▸ **ACTIVITY**:
Would you return exactly the lines below from the line with "路功能确保瞬间匹配最快路径。开启后，设备像在魔术" through the line with "ребенку иметь свои", both included, and nothing else, leaving out the pictures?

┏━━

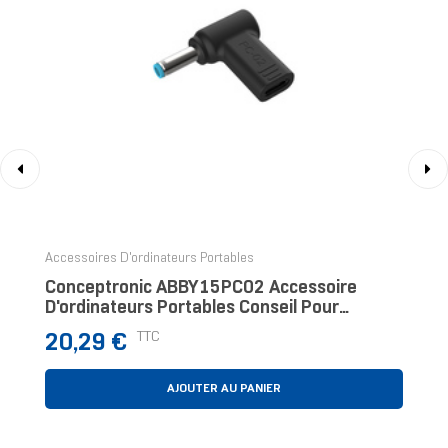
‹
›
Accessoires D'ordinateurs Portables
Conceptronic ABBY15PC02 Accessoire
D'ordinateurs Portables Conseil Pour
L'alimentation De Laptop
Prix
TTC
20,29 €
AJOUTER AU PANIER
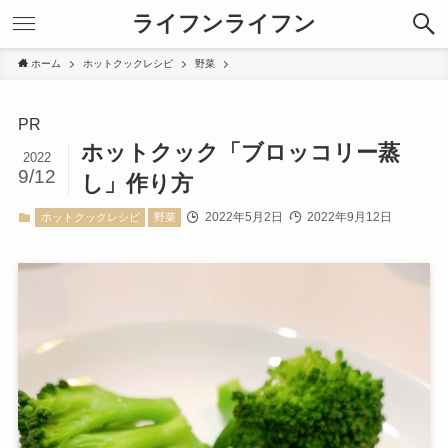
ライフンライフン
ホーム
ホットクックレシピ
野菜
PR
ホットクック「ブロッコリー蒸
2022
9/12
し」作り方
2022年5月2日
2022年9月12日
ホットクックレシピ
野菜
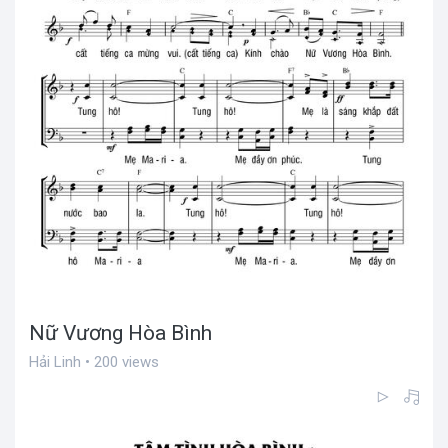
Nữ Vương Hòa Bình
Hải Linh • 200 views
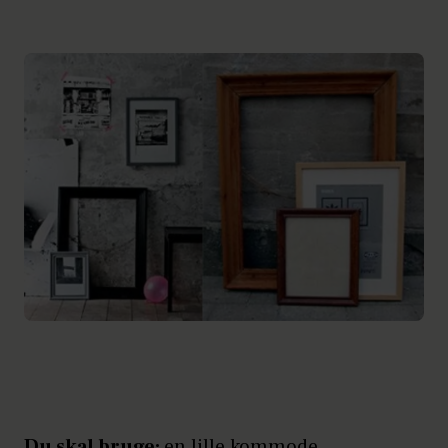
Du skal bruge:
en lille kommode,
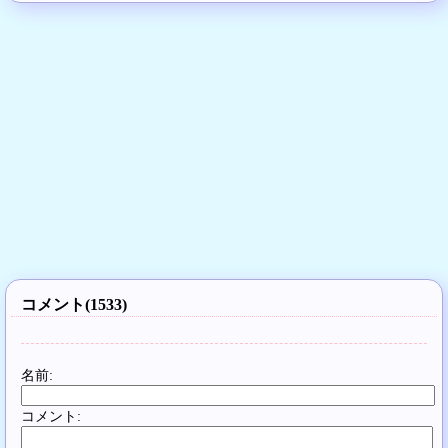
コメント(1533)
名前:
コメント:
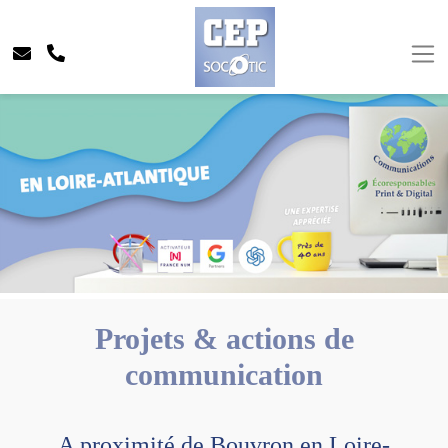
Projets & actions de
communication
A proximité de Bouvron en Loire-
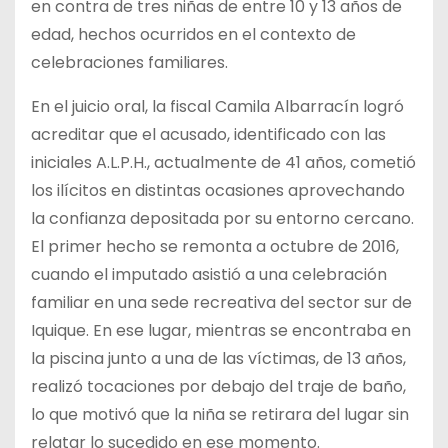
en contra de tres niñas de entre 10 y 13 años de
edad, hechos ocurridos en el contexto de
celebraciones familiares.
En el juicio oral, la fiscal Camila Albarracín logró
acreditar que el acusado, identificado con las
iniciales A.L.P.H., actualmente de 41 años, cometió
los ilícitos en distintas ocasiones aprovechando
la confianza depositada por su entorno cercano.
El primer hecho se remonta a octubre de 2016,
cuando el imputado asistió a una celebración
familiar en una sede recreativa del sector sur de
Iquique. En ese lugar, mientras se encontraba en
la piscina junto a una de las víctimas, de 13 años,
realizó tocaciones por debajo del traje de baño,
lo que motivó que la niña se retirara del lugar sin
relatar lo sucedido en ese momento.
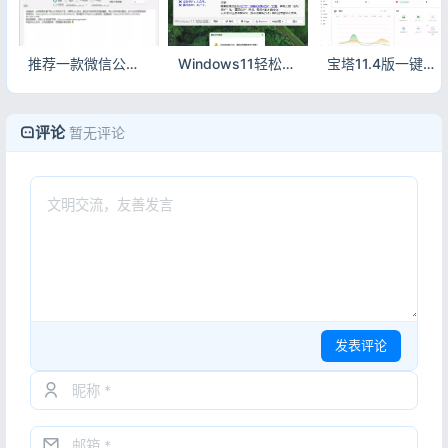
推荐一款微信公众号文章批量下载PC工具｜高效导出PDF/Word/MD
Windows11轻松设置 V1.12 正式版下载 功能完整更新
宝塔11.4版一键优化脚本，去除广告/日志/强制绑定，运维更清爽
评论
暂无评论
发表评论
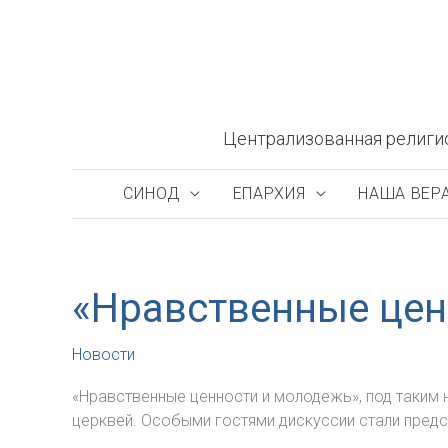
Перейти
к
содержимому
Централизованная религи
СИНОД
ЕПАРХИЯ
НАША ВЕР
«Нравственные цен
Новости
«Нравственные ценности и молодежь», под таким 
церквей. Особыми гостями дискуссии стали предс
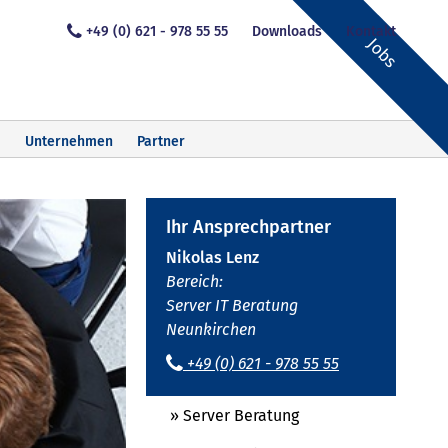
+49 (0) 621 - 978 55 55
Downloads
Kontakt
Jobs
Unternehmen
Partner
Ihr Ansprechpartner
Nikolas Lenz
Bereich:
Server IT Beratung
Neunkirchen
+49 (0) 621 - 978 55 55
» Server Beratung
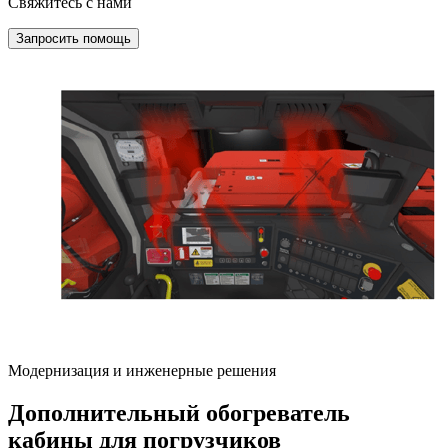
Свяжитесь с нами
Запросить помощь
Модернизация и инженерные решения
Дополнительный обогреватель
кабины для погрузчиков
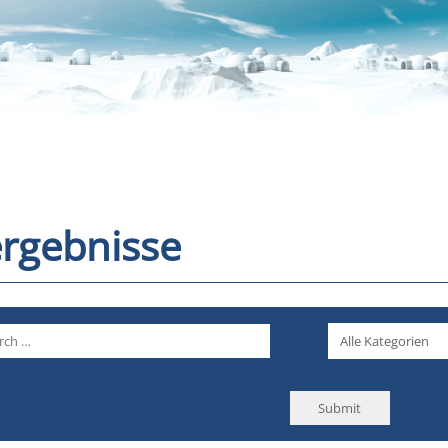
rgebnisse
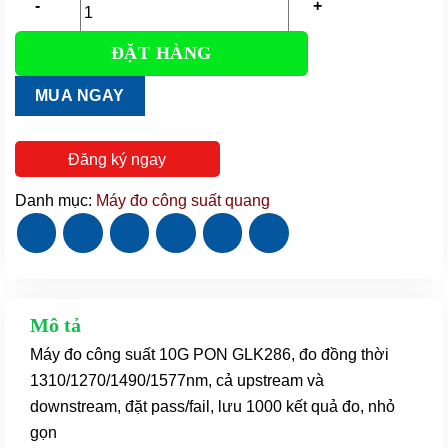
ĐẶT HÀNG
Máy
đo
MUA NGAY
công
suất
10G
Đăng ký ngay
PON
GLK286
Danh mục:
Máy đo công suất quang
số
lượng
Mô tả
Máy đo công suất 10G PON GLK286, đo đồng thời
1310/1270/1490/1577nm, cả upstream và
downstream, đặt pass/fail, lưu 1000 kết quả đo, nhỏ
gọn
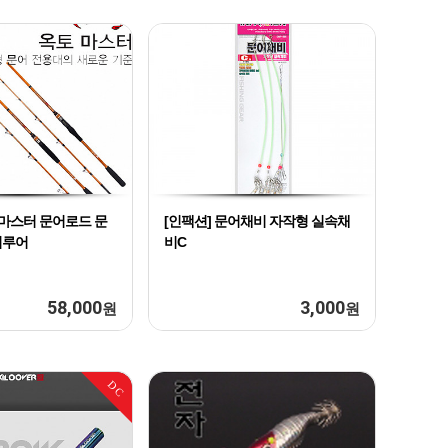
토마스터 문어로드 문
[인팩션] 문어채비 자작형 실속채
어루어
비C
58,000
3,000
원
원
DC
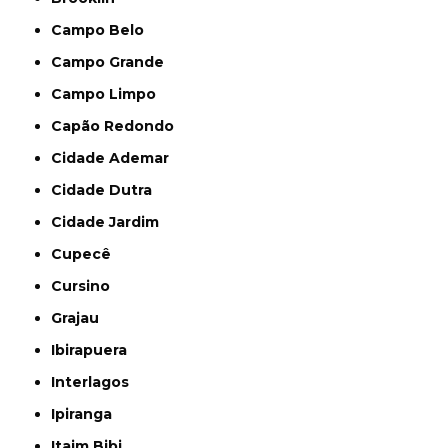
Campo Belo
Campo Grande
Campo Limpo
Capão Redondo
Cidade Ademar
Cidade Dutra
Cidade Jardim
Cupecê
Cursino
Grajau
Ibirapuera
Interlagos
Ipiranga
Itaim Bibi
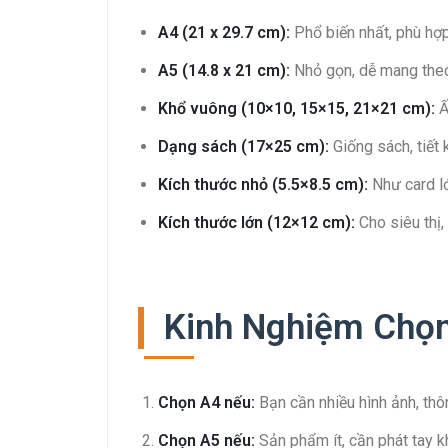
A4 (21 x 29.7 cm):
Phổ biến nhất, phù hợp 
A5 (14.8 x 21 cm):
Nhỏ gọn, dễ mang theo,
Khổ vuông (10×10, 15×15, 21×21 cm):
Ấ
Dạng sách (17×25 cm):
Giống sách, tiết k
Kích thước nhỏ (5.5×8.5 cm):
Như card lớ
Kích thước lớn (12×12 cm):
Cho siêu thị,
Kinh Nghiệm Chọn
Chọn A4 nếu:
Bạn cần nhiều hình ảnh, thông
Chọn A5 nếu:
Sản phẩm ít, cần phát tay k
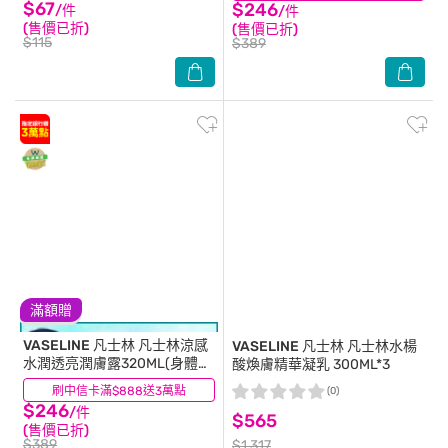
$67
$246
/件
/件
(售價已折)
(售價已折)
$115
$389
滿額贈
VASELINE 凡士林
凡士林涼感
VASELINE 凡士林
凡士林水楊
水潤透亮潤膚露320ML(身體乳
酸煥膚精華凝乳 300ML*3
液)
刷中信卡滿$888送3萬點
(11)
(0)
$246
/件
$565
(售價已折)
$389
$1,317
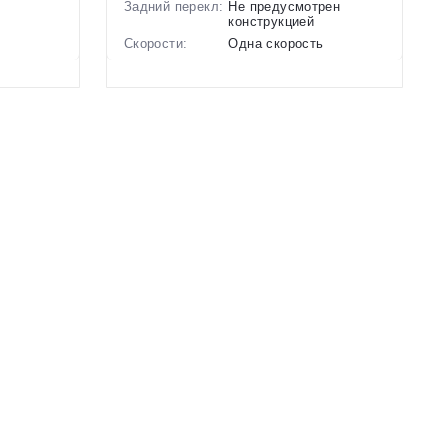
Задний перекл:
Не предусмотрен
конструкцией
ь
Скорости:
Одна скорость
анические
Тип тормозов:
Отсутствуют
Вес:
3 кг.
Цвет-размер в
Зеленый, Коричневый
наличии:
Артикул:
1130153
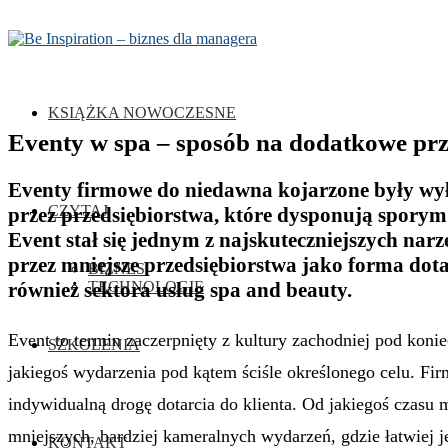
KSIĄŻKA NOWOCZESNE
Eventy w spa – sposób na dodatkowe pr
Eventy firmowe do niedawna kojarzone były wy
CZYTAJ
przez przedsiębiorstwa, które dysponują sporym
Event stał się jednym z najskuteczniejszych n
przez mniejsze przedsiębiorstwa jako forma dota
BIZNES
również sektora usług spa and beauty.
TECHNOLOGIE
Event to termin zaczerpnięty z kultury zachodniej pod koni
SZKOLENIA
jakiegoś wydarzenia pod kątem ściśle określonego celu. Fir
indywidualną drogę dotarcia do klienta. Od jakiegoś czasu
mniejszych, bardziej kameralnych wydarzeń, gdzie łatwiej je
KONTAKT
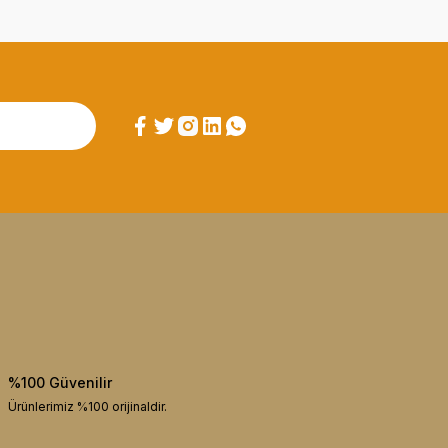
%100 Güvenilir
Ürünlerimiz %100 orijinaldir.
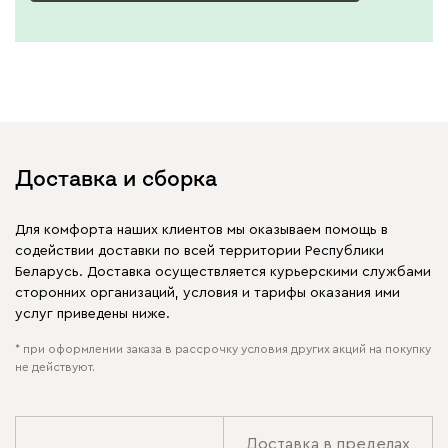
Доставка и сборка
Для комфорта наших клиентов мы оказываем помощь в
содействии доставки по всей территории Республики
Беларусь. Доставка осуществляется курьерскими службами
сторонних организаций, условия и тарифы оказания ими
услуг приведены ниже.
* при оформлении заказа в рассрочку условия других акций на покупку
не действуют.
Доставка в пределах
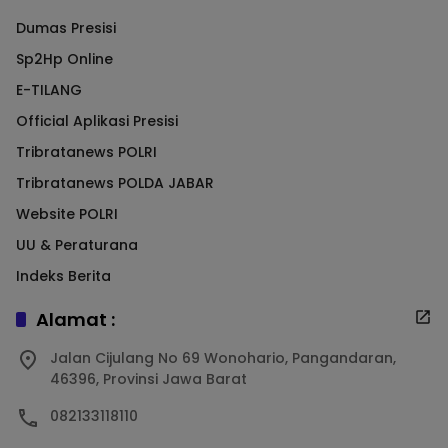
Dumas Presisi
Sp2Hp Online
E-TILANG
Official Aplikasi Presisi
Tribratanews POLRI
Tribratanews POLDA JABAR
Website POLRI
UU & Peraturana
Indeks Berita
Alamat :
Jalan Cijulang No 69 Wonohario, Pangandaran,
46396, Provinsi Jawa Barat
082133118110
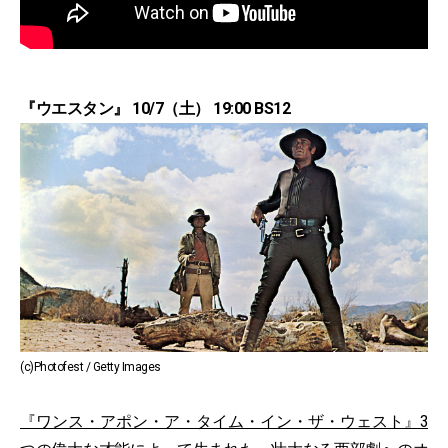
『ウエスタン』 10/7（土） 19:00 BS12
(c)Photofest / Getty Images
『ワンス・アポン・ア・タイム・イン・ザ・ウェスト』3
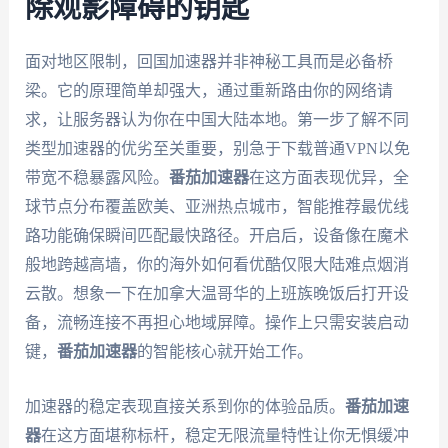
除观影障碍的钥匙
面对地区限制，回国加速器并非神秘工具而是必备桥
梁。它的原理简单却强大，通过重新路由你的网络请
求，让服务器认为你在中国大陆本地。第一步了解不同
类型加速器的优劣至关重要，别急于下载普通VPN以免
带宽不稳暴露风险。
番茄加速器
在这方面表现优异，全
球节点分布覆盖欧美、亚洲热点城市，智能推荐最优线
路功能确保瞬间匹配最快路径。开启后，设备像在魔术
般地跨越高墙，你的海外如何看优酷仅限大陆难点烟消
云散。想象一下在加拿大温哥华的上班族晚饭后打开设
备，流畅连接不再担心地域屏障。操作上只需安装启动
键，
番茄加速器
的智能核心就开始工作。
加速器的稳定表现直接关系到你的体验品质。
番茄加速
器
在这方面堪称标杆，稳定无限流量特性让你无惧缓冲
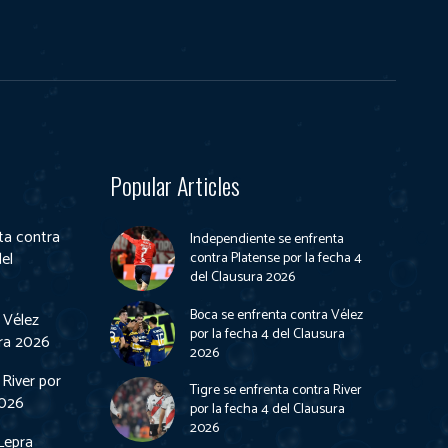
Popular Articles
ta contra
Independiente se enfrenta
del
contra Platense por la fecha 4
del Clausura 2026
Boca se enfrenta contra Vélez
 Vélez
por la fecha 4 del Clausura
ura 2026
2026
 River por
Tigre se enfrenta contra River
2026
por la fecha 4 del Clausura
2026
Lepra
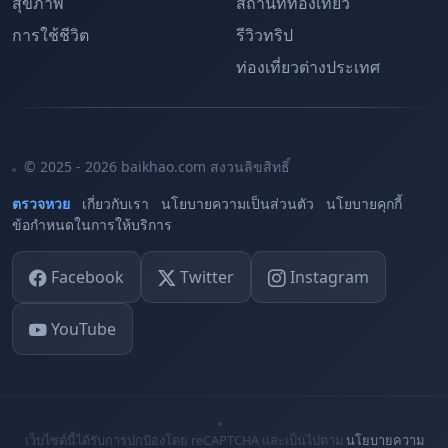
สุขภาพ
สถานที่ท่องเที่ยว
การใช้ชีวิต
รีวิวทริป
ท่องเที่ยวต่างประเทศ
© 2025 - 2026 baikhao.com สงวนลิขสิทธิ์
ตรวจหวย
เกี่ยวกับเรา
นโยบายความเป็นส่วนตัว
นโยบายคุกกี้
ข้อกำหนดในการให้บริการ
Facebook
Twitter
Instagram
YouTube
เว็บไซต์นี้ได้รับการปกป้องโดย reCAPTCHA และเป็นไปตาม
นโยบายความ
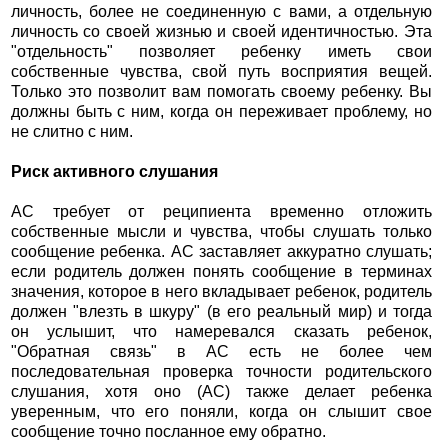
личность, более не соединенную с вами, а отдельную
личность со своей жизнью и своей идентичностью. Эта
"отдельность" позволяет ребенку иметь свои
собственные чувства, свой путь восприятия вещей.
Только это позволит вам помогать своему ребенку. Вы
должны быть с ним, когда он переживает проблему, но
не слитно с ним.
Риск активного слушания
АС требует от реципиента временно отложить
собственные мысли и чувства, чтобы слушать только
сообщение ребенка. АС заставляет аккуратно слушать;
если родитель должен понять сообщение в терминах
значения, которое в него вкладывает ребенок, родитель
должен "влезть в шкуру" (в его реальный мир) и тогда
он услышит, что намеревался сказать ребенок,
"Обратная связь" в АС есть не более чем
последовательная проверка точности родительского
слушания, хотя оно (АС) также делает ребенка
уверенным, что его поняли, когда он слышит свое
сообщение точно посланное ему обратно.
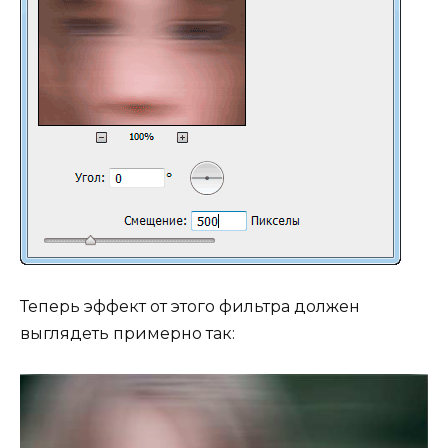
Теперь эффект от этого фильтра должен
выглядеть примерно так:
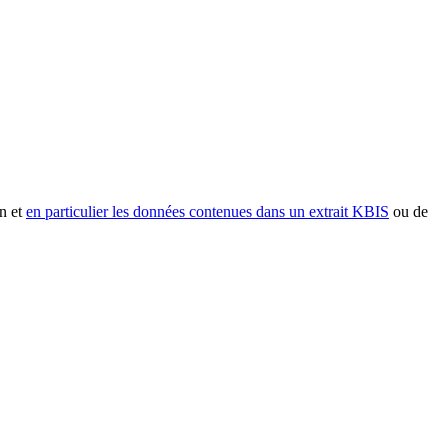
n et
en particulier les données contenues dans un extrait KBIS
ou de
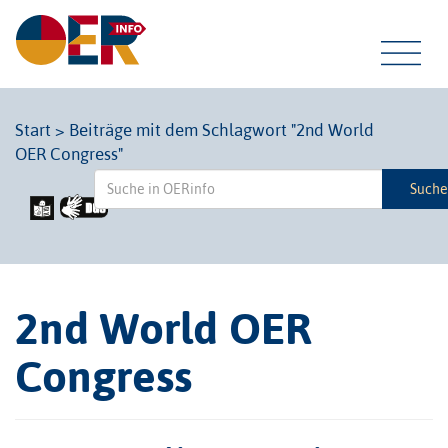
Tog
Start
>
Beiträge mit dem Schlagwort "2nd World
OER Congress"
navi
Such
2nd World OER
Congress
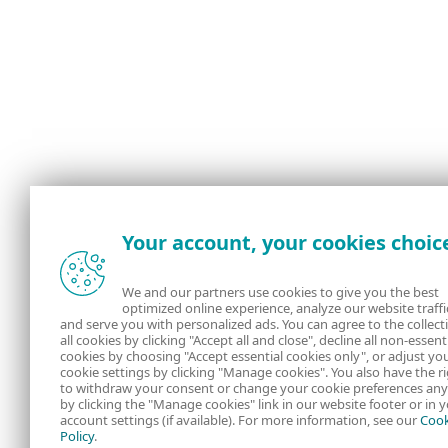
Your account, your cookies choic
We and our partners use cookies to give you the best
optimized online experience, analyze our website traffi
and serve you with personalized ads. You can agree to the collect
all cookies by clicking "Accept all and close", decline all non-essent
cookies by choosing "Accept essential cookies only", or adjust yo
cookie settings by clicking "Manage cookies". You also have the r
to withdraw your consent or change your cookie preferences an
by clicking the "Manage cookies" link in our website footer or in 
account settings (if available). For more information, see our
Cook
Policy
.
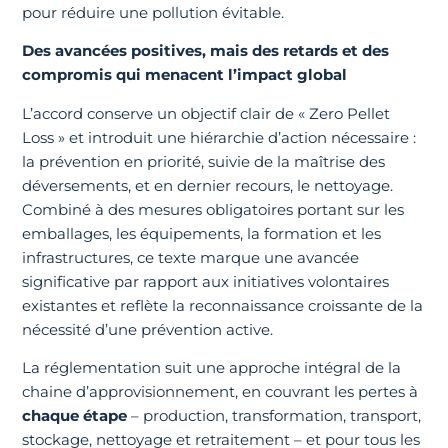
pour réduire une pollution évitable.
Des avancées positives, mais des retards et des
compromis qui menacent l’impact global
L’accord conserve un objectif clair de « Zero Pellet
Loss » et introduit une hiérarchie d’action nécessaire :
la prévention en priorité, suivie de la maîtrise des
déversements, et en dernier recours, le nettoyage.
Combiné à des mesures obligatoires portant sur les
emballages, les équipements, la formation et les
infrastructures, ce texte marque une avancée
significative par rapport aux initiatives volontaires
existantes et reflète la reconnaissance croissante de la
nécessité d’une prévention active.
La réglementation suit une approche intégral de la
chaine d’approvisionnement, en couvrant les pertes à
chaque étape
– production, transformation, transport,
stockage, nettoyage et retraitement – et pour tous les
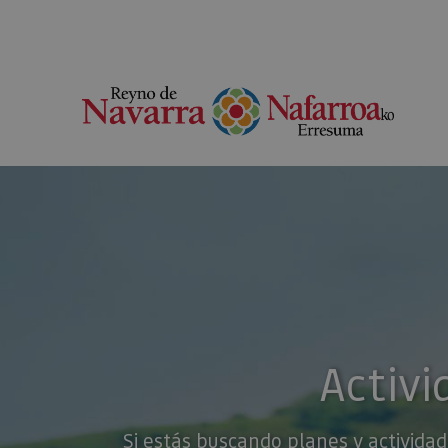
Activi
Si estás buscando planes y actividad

┗━━

▸ **YOUR RESPONSE**:
路功能确保瞬间匹配最快路径。开启后，设备像在魔术
般地跨越高墙，你的海外如何看优酷仅限大陆难点烟消
云散。想象一下在加拿大温哥华的上班族晚饭后打开设
备，流畅连接不再担心地域屏障。操作上只需安装启动
键，
番茄加速器
的智能核心就开始工作。
加速器的稳定表现直接关系到你的体验品质。
番茄加速
器
在这方面堪称标杆，稳定无限流量特性让你无惧缓冲
Popular Articles
ta contra
Independiente se enfrenta
del
contra Platense por la fecha 4
del Clausura 2026
Boca se enfrenta contra Vélez
 Vélez
por la fecha 4 del Clausura
ura 2026
2026
 River por
Tigre se enfrenta contra River
2026
por la fecha 4 del Clausura
2026
Lepra
สุขภาพ
สถานที่ท่องเที่ยว
การใช้ชีวิต
รีวิวทริป
ท่องเที่ยวต่างประเทศ
© 2025 - 2026 baikhao.com สงวนลิขสิทธิ์
ตรวจหวย
เกี่ยวกับเรา
นโยบายความเป็นส่วนตัว
นโยบายคุกกี้
ข้อกำหนดในการให้บริการ
Facebook
Twitter
Instagram
YouTube
เว็บไซต์นี้ได้รับการปกป้องโดย reCAPTCHA และเป็นไปตาม
นโยบายความ
личность, более не соединенную с вами, а отдельную
личность со своей жизнью и своей идентичностью. Эта
"отдельность" позволяет ребенку иметь свои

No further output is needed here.